→ Stored data
• • •

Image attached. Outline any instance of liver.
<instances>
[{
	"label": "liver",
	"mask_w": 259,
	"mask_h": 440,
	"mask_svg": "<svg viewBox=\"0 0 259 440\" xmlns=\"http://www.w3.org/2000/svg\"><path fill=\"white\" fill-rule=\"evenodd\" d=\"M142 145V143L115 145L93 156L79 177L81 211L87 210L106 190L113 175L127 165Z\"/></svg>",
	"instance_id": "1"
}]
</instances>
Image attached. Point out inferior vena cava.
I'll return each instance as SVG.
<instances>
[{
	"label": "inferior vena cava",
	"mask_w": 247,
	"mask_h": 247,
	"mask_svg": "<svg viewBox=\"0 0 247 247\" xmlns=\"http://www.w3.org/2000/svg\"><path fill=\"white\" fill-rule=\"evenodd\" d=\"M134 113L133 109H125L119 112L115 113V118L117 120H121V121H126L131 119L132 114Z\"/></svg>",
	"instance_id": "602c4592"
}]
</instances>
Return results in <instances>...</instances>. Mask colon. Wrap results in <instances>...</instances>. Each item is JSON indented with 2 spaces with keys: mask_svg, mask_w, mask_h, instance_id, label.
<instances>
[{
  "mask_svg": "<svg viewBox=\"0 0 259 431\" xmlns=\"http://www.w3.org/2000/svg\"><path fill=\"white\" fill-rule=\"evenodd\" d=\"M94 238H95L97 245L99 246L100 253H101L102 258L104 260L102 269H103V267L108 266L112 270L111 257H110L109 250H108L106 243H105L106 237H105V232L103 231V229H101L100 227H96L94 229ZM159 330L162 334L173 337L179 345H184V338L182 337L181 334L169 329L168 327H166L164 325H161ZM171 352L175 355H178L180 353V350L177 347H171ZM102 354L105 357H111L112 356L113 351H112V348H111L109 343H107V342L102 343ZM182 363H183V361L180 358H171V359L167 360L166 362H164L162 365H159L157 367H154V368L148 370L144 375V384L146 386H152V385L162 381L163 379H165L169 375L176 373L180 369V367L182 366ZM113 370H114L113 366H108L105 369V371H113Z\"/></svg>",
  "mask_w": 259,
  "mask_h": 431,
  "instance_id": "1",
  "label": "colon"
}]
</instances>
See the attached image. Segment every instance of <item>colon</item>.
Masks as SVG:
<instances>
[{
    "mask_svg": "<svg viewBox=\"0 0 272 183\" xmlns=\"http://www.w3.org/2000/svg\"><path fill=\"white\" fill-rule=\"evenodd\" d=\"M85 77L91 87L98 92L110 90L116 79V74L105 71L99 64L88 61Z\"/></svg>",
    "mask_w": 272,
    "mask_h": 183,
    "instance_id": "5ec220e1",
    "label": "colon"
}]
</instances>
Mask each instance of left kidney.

• • •

→ Problem description
For every entry above, give it back exactly as written.

→ Written solution
Image attached. Outline any instance of liver.
<instances>
[{
	"label": "liver",
	"mask_w": 259,
	"mask_h": 440,
	"mask_svg": "<svg viewBox=\"0 0 259 440\" xmlns=\"http://www.w3.org/2000/svg\"><path fill=\"white\" fill-rule=\"evenodd\" d=\"M142 145V143L115 145L93 156L79 177L81 211L87 210L106 190L113 175L127 165Z\"/></svg>",
	"instance_id": "1"
}]
</instances>
Image attached. Point out inferior vena cava.
I'll return each instance as SVG.
<instances>
[{
	"label": "inferior vena cava",
	"mask_w": 247,
	"mask_h": 247,
	"mask_svg": "<svg viewBox=\"0 0 247 247\" xmlns=\"http://www.w3.org/2000/svg\"><path fill=\"white\" fill-rule=\"evenodd\" d=\"M134 113L133 109H125L119 112L115 113V118L117 120H121V121H126L131 119L132 114Z\"/></svg>",
	"instance_id": "602c4592"
}]
</instances>
Return results in <instances>...</instances>. Mask colon. Wrap results in <instances>...</instances>. Each item is JSON indented with 2 spaces with keys: mask_svg, mask_w, mask_h, instance_id, label.
<instances>
[{
  "mask_svg": "<svg viewBox=\"0 0 259 431\" xmlns=\"http://www.w3.org/2000/svg\"><path fill=\"white\" fill-rule=\"evenodd\" d=\"M94 238H95L97 245L99 246L100 253H101L102 258L104 260L102 269H103V267L108 266L112 270L111 257H110L109 250H108L106 243H105L106 237H105V232L103 231V229H101L100 227H96L94 229ZM159 330L162 334L173 337L179 345H184V338L182 337L181 334L169 329L168 327H166L164 325H161ZM171 352L175 355H178L180 353V350L177 347H171ZM102 354L105 357H111L112 356L113 351H112V348H111L109 343H107V342L102 343ZM182 363H183V361L180 358H171V359L167 360L166 362H164L162 365H159L157 367H154V368L148 370L144 375V384L146 386H152V385L162 381L163 379H165L169 375L176 373L180 369V367L182 366ZM113 370H114L113 366H108L105 369V371H113Z\"/></svg>",
  "mask_w": 259,
  "mask_h": 431,
  "instance_id": "1",
  "label": "colon"
}]
</instances>
See the attached image. Segment every instance of <item>colon</item>.
Masks as SVG:
<instances>
[{
    "mask_svg": "<svg viewBox=\"0 0 272 183\" xmlns=\"http://www.w3.org/2000/svg\"><path fill=\"white\" fill-rule=\"evenodd\" d=\"M85 77L91 87L98 92L110 90L116 79V74L105 71L99 64L88 61Z\"/></svg>",
    "mask_w": 272,
    "mask_h": 183,
    "instance_id": "5ec220e1",
    "label": "colon"
}]
</instances>
Mask each instance of left kidney.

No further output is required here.